►

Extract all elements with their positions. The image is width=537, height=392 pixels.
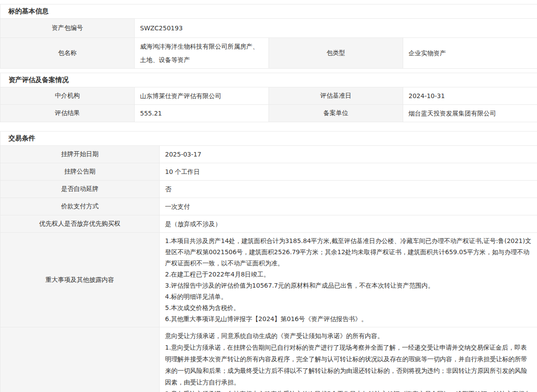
table-row: 挂牌公告期 10 个工作日 — [0, 163, 537, 181]
field-value-auto-extension: 否 — [160, 181, 537, 198]
disclosure-paragraph: 2.在建工程已于2022年4月8日竣工。 — [165, 269, 532, 280]
field-label-asset-package-no: 资产包编号 — [0, 19, 135, 38]
field-label-preemptive-right-waiver: 优先权人是否放弃优先购买权 — [0, 215, 160, 233]
valuation-filing-table: 资产评估及备案情况 中介机构 山东博莱仕资产评估有限公司 评估基准日 2024-… — [0, 73, 537, 122]
basic-info-table: 标的基本信息 资产包编号 SWZC250193 包名称 威海鸿沣海洋生物科技有限… — [0, 4, 537, 69]
field-label-valuation-base-date: 评估基准日 — [269, 87, 403, 105]
field-label-filing-unit: 备案单位 — [269, 105, 403, 122]
field-label-payment-method: 价款支付方式 — [0, 198, 160, 215]
field-label-transferee-commitment — [0, 327, 160, 392]
commitment-paragraph: 2.意向受让方须承诺，自被产权中心确定为受让方的次日起5个工作日内与转让方签订《… — [165, 388, 532, 392]
table-row: 中介机构 山东博莱仕资产评估有限公司 评估基准日 2024-10-31 — [0, 87, 537, 105]
field-value-asset-package-no: SWZC250193 — [135, 19, 537, 38]
field-value-preemptive-right-waiver: 是（放弃或不涉及） — [160, 215, 537, 233]
disclosure-paragraph: 3.评估报告中涉及的评估价值为10567.7元的原材料和产成品已出售，不在本次转… — [165, 280, 532, 291]
field-value-listing-announcement-period: 10 个工作日 — [160, 163, 537, 181]
field-value-package-name: 威海鸿沣海洋生物科技有限公司所属房产、土地、设备等资产 — [135, 38, 269, 69]
table-row: 重大事项及其他披露内容 1.本项目共涉及房产14处，建筑面积合计为3185.84… — [0, 233, 537, 327]
table-row: 是否自动延牌 否 — [0, 181, 537, 198]
field-value-payment-method: 一次支付 — [160, 198, 537, 215]
section-title-valuation-filing: 资产评估及备案情况 — [0, 73, 537, 87]
section-title-transaction-conditions: 交易条件 — [0, 132, 537, 146]
field-label-valuation-result: 评估结果 — [0, 105, 135, 122]
disclosure-paragraph: 4.标的明细详见清单。 — [165, 291, 532, 302]
field-value-listing-start-date: 2025-03-17 — [160, 146, 537, 163]
section-header-row: 交易条件 — [0, 132, 537, 146]
field-value-transferee-commitment: 意向受让方须承诺，同意系统自动生成的《资产受让须知与承诺》的所有内容。 1.意向… — [160, 327, 537, 392]
section-header-row: 标的基本信息 — [0, 4, 537, 19]
table-row: 优先权人是否放弃优先购买权 是（放弃或不涉及） — [0, 215, 537, 233]
table-row: 包名称 威海鸿沣海洋生物科技有限公司所属房产、土地、设备等资产 包类型 企业实物… — [0, 38, 537, 69]
field-value-agency: 山东博莱仕资产评估有限公司 — [135, 87, 269, 105]
disclosure-paragraph: 5.本次成交价格为含税价。 — [165, 302, 532, 314]
field-label-agency: 中介机构 — [0, 87, 135, 105]
field-value-filing-unit: 烟台蓝天投资发展集团有限公司 — [403, 105, 537, 122]
field-label-major-disclosure: 重大事项及其他披露内容 — [0, 233, 160, 327]
field-label-package-type: 包类型 — [269, 38, 403, 69]
table-row: 资产包编号 SWZC250193 — [0, 19, 537, 38]
commitment-paragraph: 意向受让方须承诺，同意系统自动生成的《资产受让须知与承诺》的所有内容。 — [165, 330, 532, 342]
field-label-listing-start-date: 挂牌开始日期 — [0, 146, 160, 163]
table-row: 意向受让方须承诺，同意系统自动生成的《资产受让须知与承诺》的所有内容。 1.意向… — [0, 327, 537, 392]
field-label-listing-announcement-period: 挂牌公告期 — [0, 163, 160, 181]
section-title-basic-info: 标的基本信息 — [0, 4, 537, 19]
table-row: 挂牌开始日期 2025-03-17 — [0, 146, 537, 163]
field-value-major-disclosure: 1.本项目共涉及房产14处，建筑面积合计为3185.84平方米,截至评估基准日办… — [160, 233, 537, 327]
table-row: 评估结果 555.21 备案单位 烟台蓝天投资发展集团有限公司 — [0, 105, 537, 122]
field-value-valuation-result: 555.21 — [135, 105, 269, 122]
field-label-package-name: 包名称 — [0, 38, 135, 69]
field-label-auto-extension: 是否自动延牌 — [0, 181, 160, 198]
field-value-valuation-base-date: 2024-10-31 — [403, 87, 537, 105]
transaction-conditions-table: 交易条件 挂牌开始日期 2025-03-17 挂牌公告期 10 个工作日 是否自… — [0, 131, 537, 392]
table-row: 价款支付方式 一次支付 — [0, 198, 537, 215]
disclosure-paragraph: 1.本项目共涉及房产14处，建筑面积合计为3185.84平方米,截至评估基准日办… — [165, 235, 532, 269]
commitment-paragraph: 1.意向受让方须承诺，在挂牌公告期间已自行对标的资产进行了现场考察并全面了解，一… — [165, 342, 532, 388]
section-header-row: 资产评估及备案情况 — [0, 73, 537, 87]
field-value-package-type: 企业实物资产 — [403, 38, 537, 69]
disclosure-paragraph: 6.其他重大事项详见山博评报字【2024】第016号《资产评估报告书》。 — [165, 314, 532, 325]
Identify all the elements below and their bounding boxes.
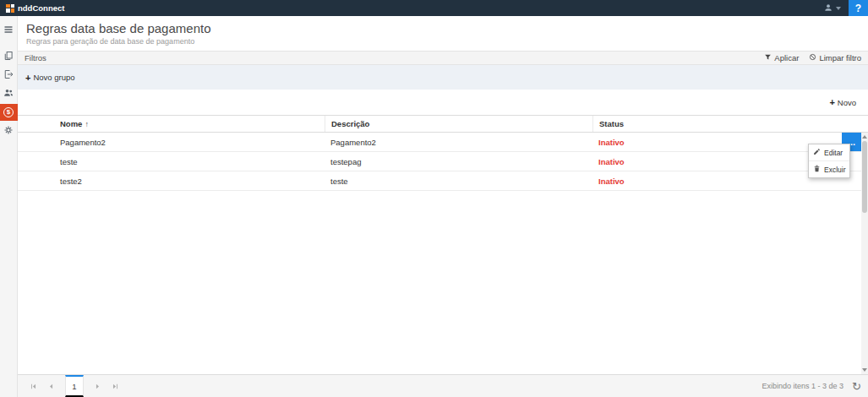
- next-page-button[interactable]: [89, 375, 106, 397]
- clear-filter-button[interactable]: Limpar filtro: [809, 53, 861, 63]
- sort-ascending-icon: ↑: [85, 120, 89, 128]
- menu-icon: [3, 24, 14, 37]
- cell-descricao: testepag: [325, 152, 592, 171]
- clear-filter-label: Limpar filtro: [819, 53, 861, 63]
- last-page-button[interactable]: [106, 375, 124, 397]
- topbar-actions: ?: [816, 0, 868, 16]
- new-button-label: Novo: [838, 98, 856, 107]
- column-header-nome-label: Nome: [60, 119, 82, 128]
- previous-page-button[interactable]: [42, 375, 60, 397]
- brand-name: nddConnect: [18, 3, 64, 13]
- new-group-label: Novo grupo: [33, 73, 74, 82]
- scroll-down-icon[interactable]: [862, 368, 867, 372]
- sidebar-item-users[interactable]: [0, 85, 18, 102]
- help-button[interactable]: ?: [849, 0, 868, 16]
- table-row[interactable]: Pagamento2 Pagamento2 Inativo: [18, 133, 868, 152]
- nddconnect-logo-icon: [6, 4, 14, 13]
- grid-toolbar: + Novo: [18, 90, 868, 115]
- filters-actions: Aplicar Limpar filtro: [764, 53, 861, 63]
- page-subtitle: Regras para geração de data base de paga…: [26, 37, 860, 46]
- trash-icon: [813, 165, 821, 174]
- new-group-button[interactable]: + Novo grupo: [25, 73, 75, 83]
- table-row[interactable]: teste2 teste Inativo: [18, 171, 868, 191]
- filters-bar: Filtros Aplicar Limpar filtro: [18, 51, 868, 65]
- cell-nome: Pagamento2: [18, 133, 325, 151]
- new-button[interactable]: + Novo: [829, 97, 856, 107]
- sidebar: $: [0, 16, 18, 397]
- menu-item-delete-label: Excluir: [824, 166, 846, 174]
- apply-filter-button[interactable]: Aplicar: [764, 53, 799, 63]
- user-icon: [824, 2, 833, 14]
- vertical-scrollbar[interactable]: [861, 133, 868, 374]
- ban-icon: [809, 53, 816, 63]
- column-header-descricao[interactable]: Descrição: [325, 116, 592, 132]
- apply-filter-label: Aplicar: [774, 53, 799, 63]
- column-header-nome[interactable]: Nome ↑: [18, 116, 325, 132]
- pager-status: Exibindo itens 1 - 3 de 3 ↻: [762, 381, 861, 392]
- menu-item-edit-label: Editar: [824, 149, 843, 157]
- page-number-button[interactable]: 1: [65, 375, 84, 397]
- column-header-status[interactable]: Status: [592, 116, 868, 132]
- brand-logo[interactable]: nddConnect: [0, 0, 64, 16]
- cell-descricao: teste: [325, 171, 592, 190]
- filters-title: Filtros: [25, 53, 46, 63]
- scrollbar-thumb[interactable]: [862, 141, 867, 213]
- copy-pages-icon: [3, 51, 14, 63]
- pencil-icon: [813, 148, 821, 157]
- data-grid: Nome ↑ Descrição Status Pagamento2 Pagam…: [18, 115, 868, 374]
- pagination-bar: 1 Exibindo itens 1 - 3 de 3 ↻: [18, 374, 868, 397]
- column-header-descricao-label: Descrição: [331, 119, 369, 128]
- user-menu-button[interactable]: [816, 0, 849, 16]
- sidebar-item-settings[interactable]: [0, 122, 18, 139]
- new-group-bar: + Novo grupo: [18, 65, 868, 90]
- sidebar-item-logout[interactable]: [0, 67, 18, 84]
- row-actions-menu: Editar Excluir: [808, 144, 850, 178]
- cell-descricao: Pagamento2: [325, 133, 592, 151]
- page-header: Regras data base de pagamento Regras par…: [18, 16, 868, 51]
- table-header-row: Nome ↑ Descrição Status: [18, 115, 868, 133]
- funnel-icon: [764, 53, 772, 63]
- chevron-down-icon: [836, 7, 841, 10]
- plus-icon: +: [25, 73, 30, 83]
- sidebar-item-documents[interactable]: [0, 48, 18, 65]
- next-page-icon: [94, 380, 101, 393]
- first-page-button[interactable]: [25, 375, 42, 397]
- users-icon: [3, 88, 14, 101]
- sidebar-item-payments[interactable]: $: [0, 104, 18, 121]
- sidebar-toggle-button[interactable]: [0, 22, 18, 39]
- menu-item-edit[interactable]: Editar: [809, 144, 849, 160]
- previous-page-icon: [47, 380, 55, 393]
- money-icon: $: [3, 107, 14, 117]
- pager-controls: 1: [25, 375, 124, 397]
- scroll-up-icon[interactable]: [862, 135, 867, 139]
- gears-icon: [3, 125, 14, 138]
- page-title: Regras data base de pagamento: [26, 21, 860, 35]
- main-content: Regras data base de pagamento Regras par…: [18, 16, 868, 397]
- cell-nome: teste: [18, 152, 325, 171]
- column-header-status-label: Status: [599, 119, 624, 128]
- refresh-icon[interactable]: ↻: [852, 381, 861, 392]
- table-row[interactable]: teste testepag Inativo: [18, 152, 868, 171]
- cell-nome: teste2: [18, 171, 325, 190]
- pager-info-text: Exibindo itens 1 - 3 de 3: [762, 382, 844, 390]
- logout-icon: [3, 69, 14, 82]
- first-page-icon: [30, 380, 37, 393]
- top-bar: nddConnect ?: [0, 0, 868, 16]
- plus-icon: +: [829, 97, 834, 107]
- menu-item-delete[interactable]: Excluir: [809, 160, 849, 177]
- last-page-icon: [112, 380, 119, 393]
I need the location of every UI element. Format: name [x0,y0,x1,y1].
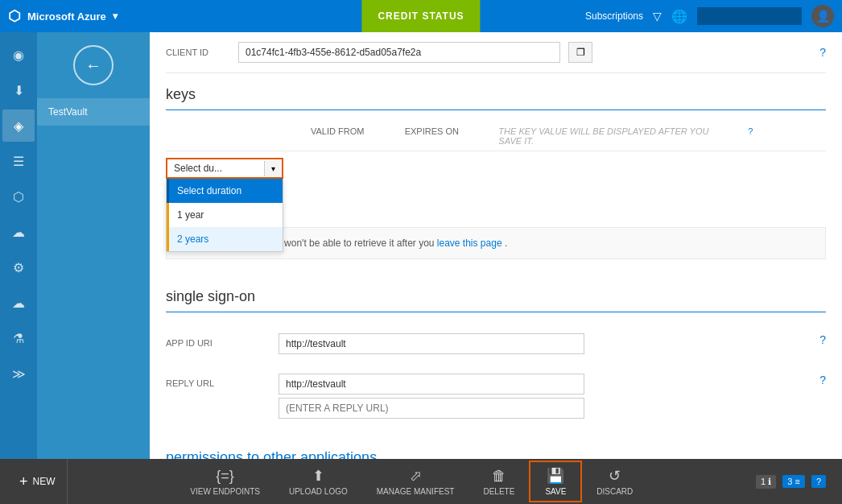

◄

Aim of the exercise =
The expected answer is a copy of each line in the records that holds the word "sidebar".

Written answer =
- sidebar-item-users[interactable]: [0, 85, 18, 102]
- sidebar: $: [0, 16, 18, 397]
- sidebar-item-settings[interactable]: [0, 122, 18, 139]
- sidebar-item-logout[interactable]: [0, 67, 18, 84]
- sidebar-item-documents[interactable]: [0, 48, 18, 65]
- sidebar-item-payments[interactable]: $: [0, 104, 18, 121]
- sidebar-toggle-button[interactable]: [0, 22, 18, 39]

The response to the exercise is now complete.